Kepler's Planetary Systems' Orbits
The image shows an overhead view of orbital positions of the planets in systems with multiple transiting planets discovered by NASA's Kepler mission. NASA

Astronomers from the NASA have discovered 11 new solar systems, which host 26 planets.

The newly discovered planets orbit their stars once in every six to 143 days. The size of the planets ranges from 1.5 times the radius of the Earth to larger than Jupiter. Fifteen of them are sized between the Earth and Neptune.

Astronomers have discovered Kepler-25, Kepler-27, Kepler-30, Kepler-31 and Kepler-33 stars. Each of these Sun-like stars contains a pair of planets that orbit very close and are called inner planets.

Kepler-23, Kepler-24, Kepler-28 and Kepler-32 have both inner and outer planets, just like our solar system.

Kepler-33 hosts more planets than other stars and hosts five planets. It is older and more massive than the Sun.

According to astronomers, each of the new planetary systems contains two to five closely spaced transiting planets. In tightly packed planetary systems, the gravitational pull of the planets among themselves causes one planet to speed up and another planet to slow down along its orbit because of this orbital period of each planet keeps on changing.

Kepler detects this effect by measuring the changes; this method is called Transit Timing Variations (TTVs). They use this method to confirm these planets. Planetary systems with TTVs can be verified without ground-based observations.

"Prior to the Kepler mission, we knew of perhaps 500 exoplanets across the whole sky," said Doug Hudgins, Kepler program scientist at NASA. "Now, in just two years staring at a patch of sky not much bigger than your fist, Kepler has discovered more than 60 planets and more than 2,300 planet candidates.

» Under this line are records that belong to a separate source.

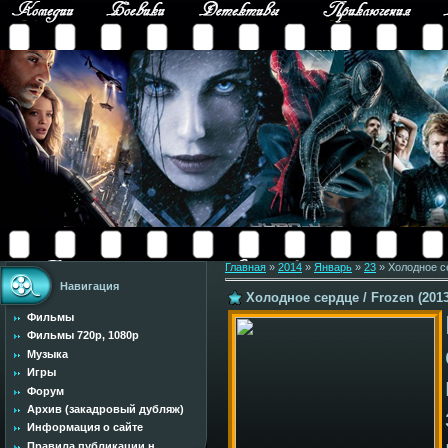
Главная
»
2014
»
Январь
»
23
» Холодное с
Навигация
Холодное сердце / Frozen (201
Фильмы
Фильмы 720p, 1080p
Музыка
Игры
Форум
Архив (закадровый дубляж)
Информация о сайте
Правила публикации н...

This tells us that our galaxy is positively loaded with planets of all sizes and orbits."

"Confirming that the small decrease in the star's brightness is due to a planet requires additional observations and time-consuming analysis," said Eric Ford, associate professor of astronomy at the University of Florida who is also part of Kepler mission. "We verified these planets using new techniques that dramatically accelerated their discovery."

"The approach that was used to verify the Kepler-33 planets shows that the overall reliability of Kepler's candidate multiple transiting systems are quite high," said Jack Lissauer, planetary scientist at NASA Ames Research Center at Moffett Field, California. "This is a validation by multiplicity."